Work item: The expected answer is a single number, namely how many lines in the data below hold the word "axis".

Given entries:
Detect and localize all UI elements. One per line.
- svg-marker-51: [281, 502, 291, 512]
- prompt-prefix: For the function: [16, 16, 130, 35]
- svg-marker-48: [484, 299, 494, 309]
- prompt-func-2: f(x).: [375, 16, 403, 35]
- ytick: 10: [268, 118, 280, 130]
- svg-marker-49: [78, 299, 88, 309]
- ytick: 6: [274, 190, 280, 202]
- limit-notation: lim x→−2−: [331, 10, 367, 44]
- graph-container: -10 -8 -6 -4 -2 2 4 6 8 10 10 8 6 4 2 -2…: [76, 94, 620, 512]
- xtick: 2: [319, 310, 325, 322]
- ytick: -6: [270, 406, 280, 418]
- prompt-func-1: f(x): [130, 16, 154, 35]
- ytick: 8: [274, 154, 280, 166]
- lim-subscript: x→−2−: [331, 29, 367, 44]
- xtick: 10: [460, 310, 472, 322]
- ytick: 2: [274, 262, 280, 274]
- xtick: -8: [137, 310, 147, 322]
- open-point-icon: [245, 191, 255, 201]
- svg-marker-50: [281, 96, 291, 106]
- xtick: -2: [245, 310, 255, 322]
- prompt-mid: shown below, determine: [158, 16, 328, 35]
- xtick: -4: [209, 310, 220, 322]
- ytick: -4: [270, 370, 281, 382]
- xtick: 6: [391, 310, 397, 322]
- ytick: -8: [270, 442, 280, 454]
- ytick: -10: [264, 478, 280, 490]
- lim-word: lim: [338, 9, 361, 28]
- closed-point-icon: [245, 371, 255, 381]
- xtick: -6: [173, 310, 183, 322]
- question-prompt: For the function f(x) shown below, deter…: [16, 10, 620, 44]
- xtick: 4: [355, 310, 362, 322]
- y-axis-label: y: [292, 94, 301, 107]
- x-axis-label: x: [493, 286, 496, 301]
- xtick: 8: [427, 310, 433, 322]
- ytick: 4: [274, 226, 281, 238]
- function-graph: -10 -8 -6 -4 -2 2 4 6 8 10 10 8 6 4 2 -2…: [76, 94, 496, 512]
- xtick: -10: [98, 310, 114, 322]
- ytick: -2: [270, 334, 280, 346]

Solution for this task: 2